§ Exercise directions:
Copy the records that follow exactly, leaving nothing out.

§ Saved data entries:
═══
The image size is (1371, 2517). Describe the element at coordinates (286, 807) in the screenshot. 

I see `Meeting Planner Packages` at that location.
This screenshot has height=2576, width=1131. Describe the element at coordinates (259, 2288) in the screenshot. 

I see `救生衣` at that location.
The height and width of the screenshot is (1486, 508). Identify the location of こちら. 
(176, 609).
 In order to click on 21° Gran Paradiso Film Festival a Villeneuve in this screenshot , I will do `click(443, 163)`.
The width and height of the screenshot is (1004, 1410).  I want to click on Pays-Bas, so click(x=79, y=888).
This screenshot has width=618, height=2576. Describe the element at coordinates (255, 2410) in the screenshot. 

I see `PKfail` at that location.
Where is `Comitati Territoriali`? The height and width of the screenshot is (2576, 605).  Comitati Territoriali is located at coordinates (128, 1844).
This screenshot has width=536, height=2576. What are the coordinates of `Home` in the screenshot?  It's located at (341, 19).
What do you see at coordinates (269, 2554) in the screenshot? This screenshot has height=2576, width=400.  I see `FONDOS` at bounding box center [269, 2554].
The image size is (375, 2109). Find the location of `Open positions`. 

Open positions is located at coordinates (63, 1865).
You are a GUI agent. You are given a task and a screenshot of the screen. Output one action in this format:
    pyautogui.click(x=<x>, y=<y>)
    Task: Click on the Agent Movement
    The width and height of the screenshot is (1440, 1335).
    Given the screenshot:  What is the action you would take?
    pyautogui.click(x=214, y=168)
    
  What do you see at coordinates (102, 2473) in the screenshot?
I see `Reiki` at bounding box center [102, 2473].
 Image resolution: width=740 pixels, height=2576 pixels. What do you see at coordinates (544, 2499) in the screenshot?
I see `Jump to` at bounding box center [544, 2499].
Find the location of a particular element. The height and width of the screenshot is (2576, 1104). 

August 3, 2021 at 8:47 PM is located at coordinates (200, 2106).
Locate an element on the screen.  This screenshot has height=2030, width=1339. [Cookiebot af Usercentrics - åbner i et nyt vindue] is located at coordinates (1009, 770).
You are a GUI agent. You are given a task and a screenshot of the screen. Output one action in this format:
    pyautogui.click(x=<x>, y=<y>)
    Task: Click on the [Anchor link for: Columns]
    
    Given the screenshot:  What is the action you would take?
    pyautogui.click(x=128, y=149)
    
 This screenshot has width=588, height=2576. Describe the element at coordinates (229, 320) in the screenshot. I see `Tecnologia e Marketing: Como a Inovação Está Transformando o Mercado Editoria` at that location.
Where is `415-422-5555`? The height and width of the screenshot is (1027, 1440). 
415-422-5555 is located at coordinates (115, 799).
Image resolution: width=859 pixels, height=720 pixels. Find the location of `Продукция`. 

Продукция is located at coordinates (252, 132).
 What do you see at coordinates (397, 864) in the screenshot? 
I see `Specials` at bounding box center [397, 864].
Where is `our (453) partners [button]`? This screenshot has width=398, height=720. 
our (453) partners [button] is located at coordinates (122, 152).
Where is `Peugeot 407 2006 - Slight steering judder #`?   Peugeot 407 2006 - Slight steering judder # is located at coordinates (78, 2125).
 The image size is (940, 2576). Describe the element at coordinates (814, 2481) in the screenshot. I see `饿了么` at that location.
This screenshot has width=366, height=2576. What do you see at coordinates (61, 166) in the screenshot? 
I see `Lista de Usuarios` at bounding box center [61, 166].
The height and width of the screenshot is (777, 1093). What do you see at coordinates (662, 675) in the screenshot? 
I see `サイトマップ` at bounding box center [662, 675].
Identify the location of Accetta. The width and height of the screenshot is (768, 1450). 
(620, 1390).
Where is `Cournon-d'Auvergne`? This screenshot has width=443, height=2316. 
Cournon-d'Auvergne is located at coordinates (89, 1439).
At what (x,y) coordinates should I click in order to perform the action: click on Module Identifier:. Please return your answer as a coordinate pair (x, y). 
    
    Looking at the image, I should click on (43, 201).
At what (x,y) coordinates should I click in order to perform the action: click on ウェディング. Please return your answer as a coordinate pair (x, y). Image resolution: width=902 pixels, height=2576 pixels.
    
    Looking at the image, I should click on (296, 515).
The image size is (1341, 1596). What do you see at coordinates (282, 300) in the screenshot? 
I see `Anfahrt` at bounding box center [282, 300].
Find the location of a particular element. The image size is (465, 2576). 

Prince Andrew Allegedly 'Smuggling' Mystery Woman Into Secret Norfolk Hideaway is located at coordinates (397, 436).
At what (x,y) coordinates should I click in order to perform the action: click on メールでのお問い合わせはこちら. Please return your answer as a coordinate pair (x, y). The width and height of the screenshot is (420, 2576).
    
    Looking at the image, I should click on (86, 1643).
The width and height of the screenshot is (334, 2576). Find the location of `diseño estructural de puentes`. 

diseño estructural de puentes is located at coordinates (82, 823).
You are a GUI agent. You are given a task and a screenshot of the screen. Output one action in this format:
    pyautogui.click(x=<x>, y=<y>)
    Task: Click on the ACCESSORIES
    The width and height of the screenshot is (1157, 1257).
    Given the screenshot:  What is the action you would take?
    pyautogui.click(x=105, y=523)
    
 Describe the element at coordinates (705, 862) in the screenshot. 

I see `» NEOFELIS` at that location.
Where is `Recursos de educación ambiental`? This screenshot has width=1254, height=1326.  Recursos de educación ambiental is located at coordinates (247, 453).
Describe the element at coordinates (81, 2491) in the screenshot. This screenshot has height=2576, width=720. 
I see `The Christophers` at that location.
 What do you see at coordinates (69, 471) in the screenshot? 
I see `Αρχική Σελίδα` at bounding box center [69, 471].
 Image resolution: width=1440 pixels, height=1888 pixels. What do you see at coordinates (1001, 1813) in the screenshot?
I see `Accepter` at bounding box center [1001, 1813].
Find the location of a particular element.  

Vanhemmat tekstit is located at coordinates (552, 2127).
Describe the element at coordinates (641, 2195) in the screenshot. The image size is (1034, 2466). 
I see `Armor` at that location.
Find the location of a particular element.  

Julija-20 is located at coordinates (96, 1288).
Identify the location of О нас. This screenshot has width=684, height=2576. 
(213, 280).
═══
§ Answer below:
The image size is (1371, 2517). Describe the element at coordinates (286, 807) in the screenshot. 

I see `Meeting Planner Packages` at that location.
This screenshot has height=2576, width=1131. Describe the element at coordinates (259, 2288) in the screenshot. 

I see `救生衣` at that location.
The height and width of the screenshot is (1486, 508). Identify the location of こちら. 
(176, 609).
 In order to click on 21° Gran Paradiso Film Festival a Villeneuve in this screenshot , I will do `click(443, 163)`.
The width and height of the screenshot is (1004, 1410).  I want to click on Pays-Bas, so click(x=79, y=888).
This screenshot has width=618, height=2576. Describe the element at coordinates (255, 2410) in the screenshot. 

I see `PKfail` at that location.
Where is `Comitati Territoriali`? The height and width of the screenshot is (2576, 605).  Comitati Territoriali is located at coordinates (128, 1844).
This screenshot has width=536, height=2576. What are the coordinates of `Home` in the screenshot?  It's located at (341, 19).
What do you see at coordinates (269, 2554) in the screenshot? This screenshot has height=2576, width=400.  I see `FONDOS` at bounding box center [269, 2554].
The image size is (375, 2109). Find the location of `Open positions`. 

Open positions is located at coordinates (63, 1865).
You are a GUI agent. You are given a task and a screenshot of the screen. Output one action in this format:
    pyautogui.click(x=<x>, y=<y>)
    Task: Click on the Agent Movement
    The width and height of the screenshot is (1440, 1335).
    Given the screenshot:  What is the action you would take?
    pyautogui.click(x=214, y=168)
    
  What do you see at coordinates (102, 2473) in the screenshot?
I see `Reiki` at bounding box center [102, 2473].
 Image resolution: width=740 pixels, height=2576 pixels. What do you see at coordinates (544, 2499) in the screenshot?
I see `Jump to` at bounding box center [544, 2499].
Find the location of a particular element. The height and width of the screenshot is (2576, 1104). 

August 3, 2021 at 8:47 PM is located at coordinates (200, 2106).
Locate an element on the screen.  This screenshot has height=2030, width=1339. [Cookiebot af Usercentrics - åbner i et nyt vindue] is located at coordinates (1009, 770).
You are a GUI agent. You are given a task and a screenshot of the screen. Output one action in this format:
    pyautogui.click(x=<x>, y=<y>)
    Task: Click on the [Anchor link for: Columns]
    
    Given the screenshot:  What is the action you would take?
    pyautogui.click(x=128, y=149)
    
 This screenshot has width=588, height=2576. Describe the element at coordinates (229, 320) in the screenshot. I see `Tecnologia e Marketing: Como a Inovação Está Transformando o Mercado Editoria` at that location.
Where is `415-422-5555`? The height and width of the screenshot is (1027, 1440). 
415-422-5555 is located at coordinates (115, 799).
Image resolution: width=859 pixels, height=720 pixels. Find the location of `Продукция`. 

Продукция is located at coordinates (252, 132).
 What do you see at coordinates (397, 864) in the screenshot? 
I see `Specials` at bounding box center [397, 864].
Where is `our (453) partners [button]`? This screenshot has width=398, height=720. 
our (453) partners [button] is located at coordinates (122, 152).
Where is `Peugeot 407 2006 - Slight steering judder #`?   Peugeot 407 2006 - Slight steering judder # is located at coordinates (78, 2125).
 The image size is (940, 2576). Describe the element at coordinates (814, 2481) in the screenshot. I see `饿了么` at that location.
This screenshot has width=366, height=2576. What do you see at coordinates (61, 166) in the screenshot? 
I see `Lista de Usuarios` at bounding box center [61, 166].
The height and width of the screenshot is (777, 1093). What do you see at coordinates (662, 675) in the screenshot? 
I see `サイトマップ` at bounding box center [662, 675].
Identify the location of Accetta. The width and height of the screenshot is (768, 1450). 
(620, 1390).
Where is `Cournon-d'Auvergne`? This screenshot has width=443, height=2316. 
Cournon-d'Auvergne is located at coordinates (89, 1439).
At what (x,y) coordinates should I click in order to perform the action: click on Module Identifier:. Please return your answer as a coordinate pair (x, y). 
    
    Looking at the image, I should click on (43, 201).
At what (x,y) coordinates should I click in order to perform the action: click on ウェディング. Please return your answer as a coordinate pair (x, y). Image resolution: width=902 pixels, height=2576 pixels.
    
    Looking at the image, I should click on (296, 515).
The image size is (1341, 1596). What do you see at coordinates (282, 300) in the screenshot? 
I see `Anfahrt` at bounding box center [282, 300].
Find the location of a particular element. The image size is (465, 2576). 

Prince Andrew Allegedly 'Smuggling' Mystery Woman Into Secret Norfolk Hideaway is located at coordinates (397, 436).
At what (x,y) coordinates should I click in order to perform the action: click on メールでのお問い合わせはこちら. Please return your answer as a coordinate pair (x, y). The width and height of the screenshot is (420, 2576).
    
    Looking at the image, I should click on (86, 1643).
The width and height of the screenshot is (334, 2576). Find the location of `diseño estructural de puentes`. 

diseño estructural de puentes is located at coordinates (82, 823).
You are a GUI agent. You are given a task and a screenshot of the screen. Output one action in this format:
    pyautogui.click(x=<x>, y=<y>)
    Task: Click on the ACCESSORIES
    The width and height of the screenshot is (1157, 1257).
    Given the screenshot:  What is the action you would take?
    pyautogui.click(x=105, y=523)
    
 Describe the element at coordinates (705, 862) in the screenshot. 

I see `» NEOFELIS` at that location.
Where is `Recursos de educación ambiental`? This screenshot has width=1254, height=1326.  Recursos de educación ambiental is located at coordinates (247, 453).
Describe the element at coordinates (81, 2491) in the screenshot. This screenshot has height=2576, width=720. 
I see `The Christophers` at that location.
 What do you see at coordinates (69, 471) in the screenshot? 
I see `Αρχική Σελίδα` at bounding box center [69, 471].
 Image resolution: width=1440 pixels, height=1888 pixels. What do you see at coordinates (1001, 1813) in the screenshot?
I see `Accepter` at bounding box center [1001, 1813].
Find the location of a particular element.  

Vanhemmat tekstit is located at coordinates (552, 2127).
Describe the element at coordinates (641, 2195) in the screenshot. The image size is (1034, 2466). 
I see `Armor` at that location.
Find the location of a particular element.  

Julija-20 is located at coordinates (96, 1288).
Identify the location of О нас. This screenshot has width=684, height=2576. 
(213, 280).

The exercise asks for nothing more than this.